Monday, July 17, 2006

Psychedelic Poetry

It's not widely known, but I am a total Philistine when it comes to poetry. Truth told, I'm more Kipling than Keates (peace, denz).

There is one poem which I am particularly fond of, however. As I was drunkenly telling Idealjetsam last night (shortly before I leapt over the table and bit him on the shoulder for disparaging the works of Dostoevsky), I find the following poem to be everything I think good poetry should be: surreal, haunting, picturesque, and, unlike the vast majority of poems written since time immemorial, completely devoid of pretension.
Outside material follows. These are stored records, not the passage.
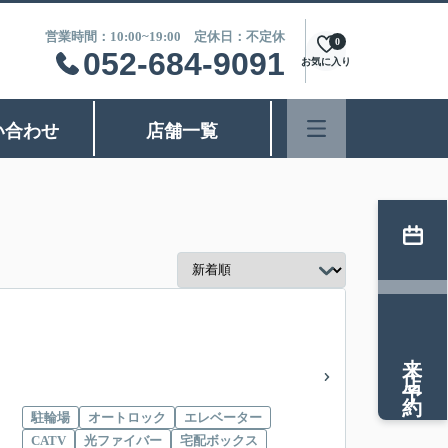
営業時間：10:00~19:00 定休日：不定休
0
052-684-9091
お気に入り
い合わせ
店舗一覧
来店予約
駐輪場
オートロック
エレベーター
CATV
光ファイバー
宅配ボックス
Lads and lasses, I give you Wallace Stevens's The Emperor of Ice-Cream:

Call the roller of big cigars,
The muscular one, and bid him whip
In kitchen cups concupiscent curds.
Let the wenches dawdle in such dress
As they are used to wear, and let the boys
Bring flowers in last month's newspapers.
Let be be finale of seem.
The only emperor is the emperor of ice-cream.

Take from the dresser of deal,
Lacking the three glass knobs, that sheet
On which she embroidered fantails once
And spread it so as to cover her face.
If her horny feet protrude, they come
To show how cold she is, and dumb.
Let the lamp affix its beam.
The only emperor is the emperor of ice-cream.


Now go ahead and marinate on that for a minute.